──────── Given entries

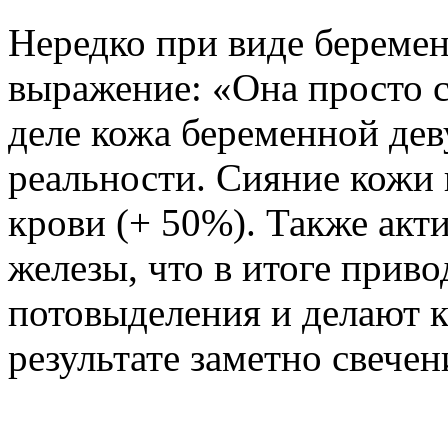
Нередко при виде берем
выражение: «Она просто с
деле кожа беременной дев
реальности. Сияние кожи
крови (+ 50%). Также акт
железы, что в итоге прив
потовыделения и делают к
результате заметно свечен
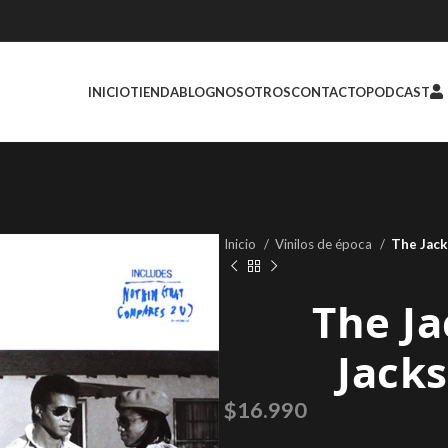
INICIO
TIENDA
BLOG
NOSOTROS
CONTACTO
PODCAST
Inicio
Vinilos de época
The Jack
The Ja
Jacks
$
16.990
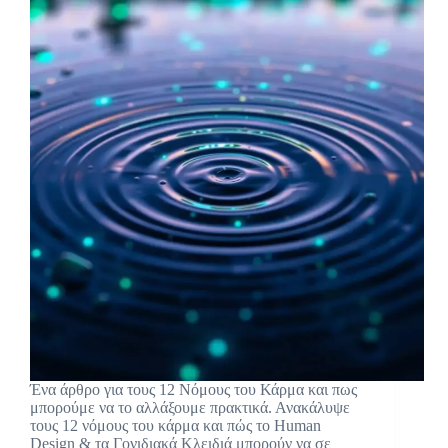
Ένα άρθρο για τους 12 Νόμους του Κάρμα και πως
μπορούμε να το αλλάξουμε πρακτικά. Ανακάλυψε
τους 12 νόμους του κάρμα και πώς το Human
Design & τα Γονιδιακά Κλειδιά μπορούν να σε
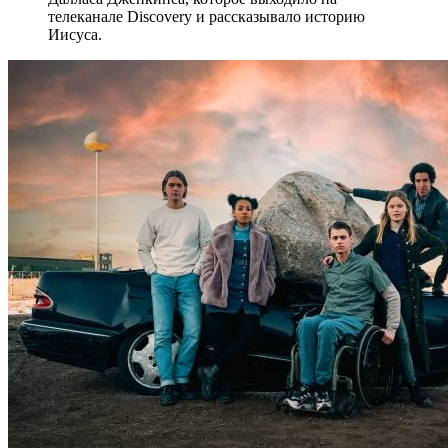
телеканале Discovery и рассказывало историю
Иисуса.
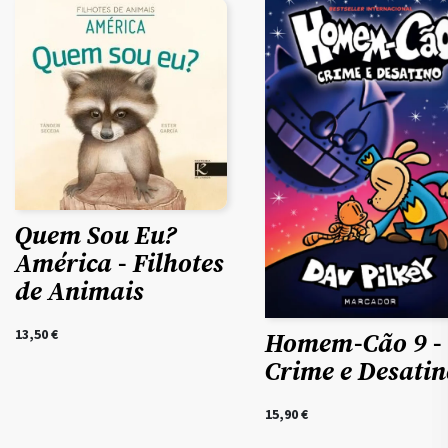
Quem Sou Eu?
América - Filhotes
de Animais
13,50
€
Homem-Cão 9 -
Crime e Desatin
15,90
€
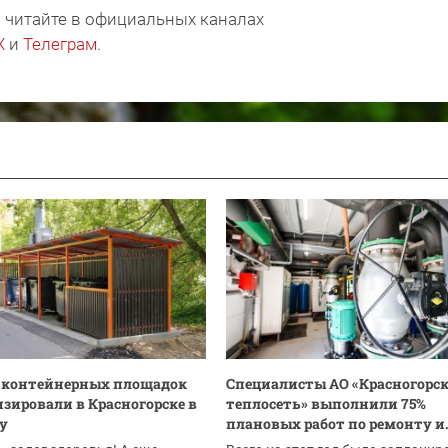
 читайте в официальных каналах
X
и
Телеграм
.
0 контейнерных площадок
Специалисты АО «Красногорс
зировали в Красногорске в
теплосеть» выполнили 75%
ду
плановых работ по ремонту и.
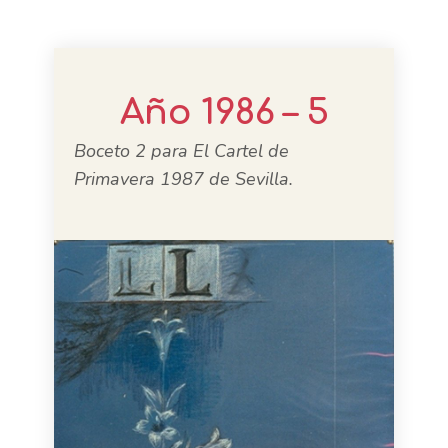
Año 1986 – 5
Boceto 2 para El Cartel de
Primavera 1987 de Sevilla.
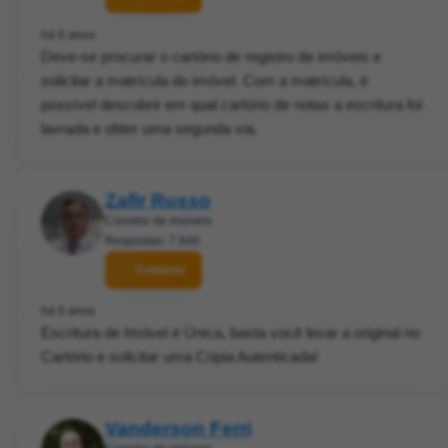
há 6 anos
Deve-se procurar o cartório de registro de imóveis e
solicitar a matrícula do imóvel. Com a matrícula, é
possível descobrir em qual cartório de notas a escritura foi
lavrada e obter uma segunda via.
Zafir Russo
Corretor de imóveis
Respostas: 7.840
Contatar
há 6 anos
Escritura de Imóvel é Única, basta você levar a original no
Cartório e solicitar uma Cópia Autenticada!
Vanderson Ferri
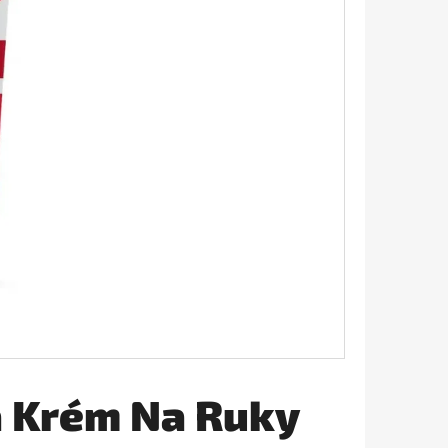
AVIVÁŽ 645ML
a Krém Na Ruky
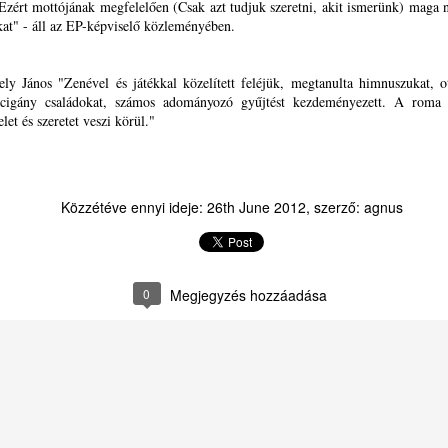
. Ezért mottójának megfelelően (Csak azt tudjuk szeretni, akit ismerünk) maga n
fiatalokhoz – brüsszeli lát
ukat" - áll az EP-képviselő közleményében.
újabban pedig a DiscoverE
ely János "Zenével és játékkal közelített feléjük, megtanulta himnuszukat, 
 cigány családokat, számos adományozó gyűjtést kezdeményezett. A roma
elet és szeretet veszi körül."
Közzétéve ennyi ideje:
26th June 2012
, szerző:
agnus
0
Megjegyzés hozzáadása
Házaló Fazék- Forró
A Romániai Magyar
JAN
JAN
22
14
Ágnes: Olivabogyós
Pedagógusok
sajtos, paprikás kenyér
Szövetsége Országos
és rizslisztes banános,
Elnöksége meghirdette
almás sütemény
az EDUCATIO-KUPA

────────────────

**Task**
Write out word for word the lines above that run from the one with "Año 1986 – 5" to the one with "Cartório e solicitar uma Cópia Autenticada!". Include both end lines; exclude the images.

**Output of the exercise**
Año 1986 – 5
Boceto 2 para El Cartel de
Primavera 1987 de Sevilla.
há 6 anos
Deve-se procurar o cartório de registro de imóveis e
solicitar a matrícula do imóvel. Com a matrícula, é
possível descobrir em qual cartório de notas a escritura foi
lavrada e obter uma segunda via.
Zafir Russo
Corretor de imóveis
Respostas: 7.840
Contatar
há 6 anos
Escritura de Imóvel é Única, basta você levar a original no
Cartório e solicitar uma Cópia Autenticada!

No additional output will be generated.